Page-level text extractions
-------------------------

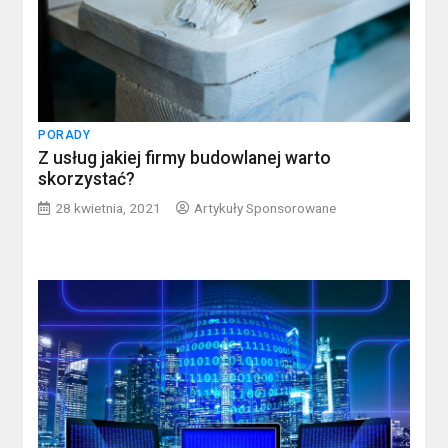
PORADY
Z usług jakiej firmy budowlanej warto
skorzystać?
28 kwietnia, 2021
Artykuły Sponsorowane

-------------------------

▶ _Directions for this task_: The answer must be an exact copy of the records above, with the pictures left out.

▶ _Finished exercise_:
PORADY
Z usług jakiej firmy budowlanej warto
skorzystać?
28 kwietnia, 2021
Artykuły Sponsorowane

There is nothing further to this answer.